Amaranth – My #1 Survival Crop

Just joined yesterday and wanted to contribute.  I’m a long time prepper, living in north Mississippi.  I love to garden.  I live on a 20 acre farmstead where we have 4 horses and 9 dogs.  My orchard has over 150 trees… mostly apples with some peaches.  I also grow blackberries, blueberries & muscadine grapes.  I am by no means self sufficient but most of what I grow is what we like to eat & what I would grow in a crisis, if I did ever have to become self sufficient.

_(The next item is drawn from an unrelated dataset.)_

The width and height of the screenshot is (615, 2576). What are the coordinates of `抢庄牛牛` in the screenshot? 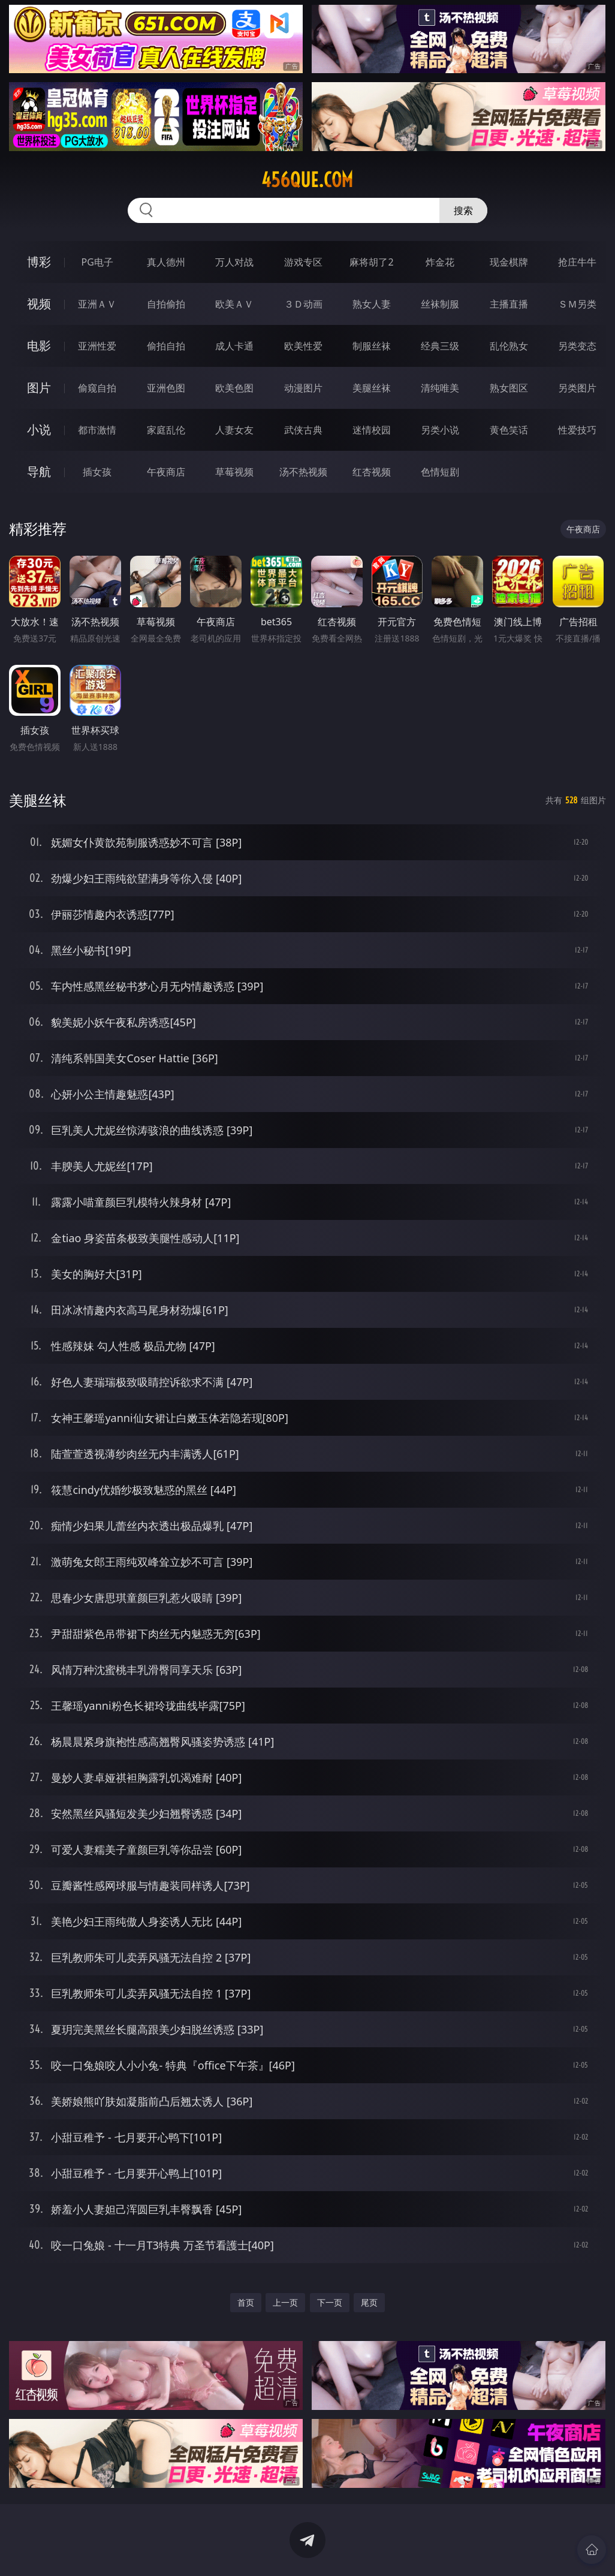 It's located at (577, 262).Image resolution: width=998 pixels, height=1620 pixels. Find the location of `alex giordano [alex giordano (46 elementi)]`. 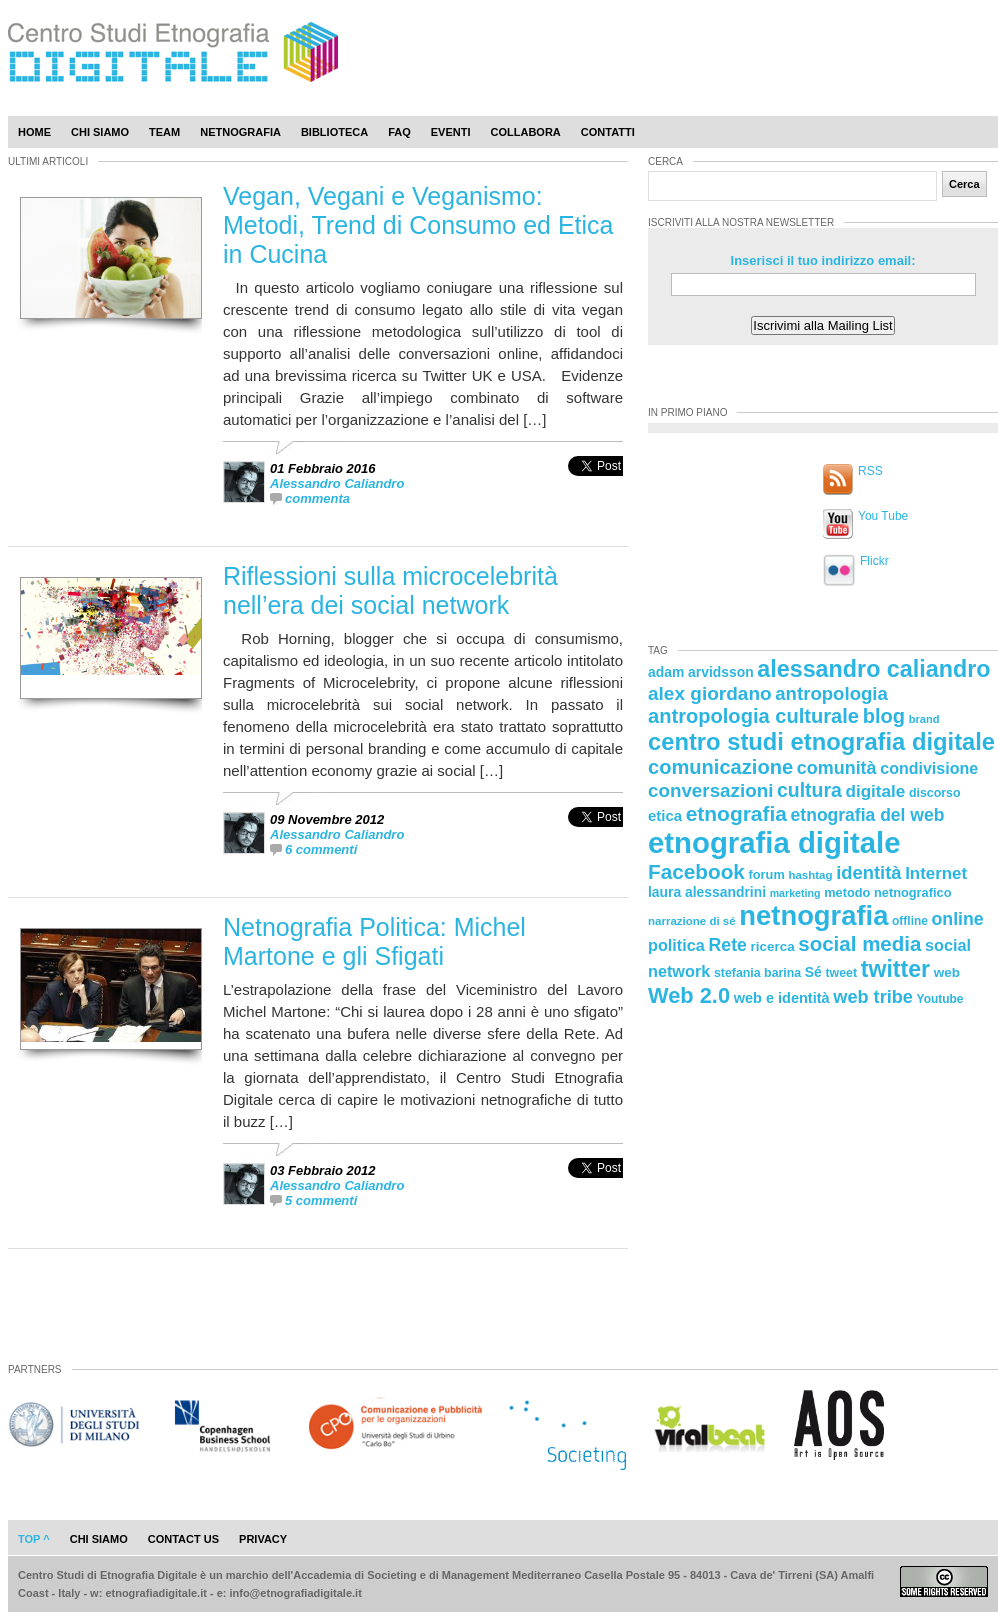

IMO, the #1 survival crop is amaranth. It is easy to grow, as for some it is a weed (Pigweed, Palmer amaranth). It handles drought extremely well & needs little, if any fertilizer.  Farmers struggle to get rid of it. It was a staple food item of the Aztecs & Incas. It is a dual use plant, in that you can eat the leaves & young stems, plus each plant can produce up to a pound of nutritious seed that can be ground into flour or made into porridge. It is considered a super food, as it is absolutely loaded with protein, fiber, vitamins & minerals. The plants can grow up to 10′ tall. It loves the hot weather and in my garden, I grow it as a summer green. You can use it in most any recipe for spinach or greens.  IMO, greens are great crops for survival so I grow them the whole growing season.  In cool season I grow collards & kale.  In the summer, I grow amaranth.

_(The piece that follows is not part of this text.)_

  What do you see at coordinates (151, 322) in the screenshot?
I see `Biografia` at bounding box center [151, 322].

But what really makes amaranth shine as a survival food has to do with its reproduction. Each plant can produce hundreds of thousands of seeds. I will say that again… hundreds of thousands of seed. So imagine we are in a SHTF crisis and we needs lots of food fast. What other nutritious plant could produce so much food so fast and which crop could provide enough seed to feed a town within 1 generation? Just one pound of seed contains around a half million seed, so anyone can store this seed for possible use.

Yes, I grow and store all sorts of garden seed. For me, my go to survival garden crop is the three sisters… a native American way of growing corn, pole beans & winter squash. Sister corn provides support for the sister pole bean. Sister pole bean, being a legume, puts nitrogen back into the soil for the corn to use. Sister squash provides ground cover to control grass/weeds & to hold moisture in the soil. But during a crisis, when so many would be starving, I think it would be smart to provide seed for others to grow their own food. I can’t afford to provide corn or other seed for lots of families… but could sure offer amaranth.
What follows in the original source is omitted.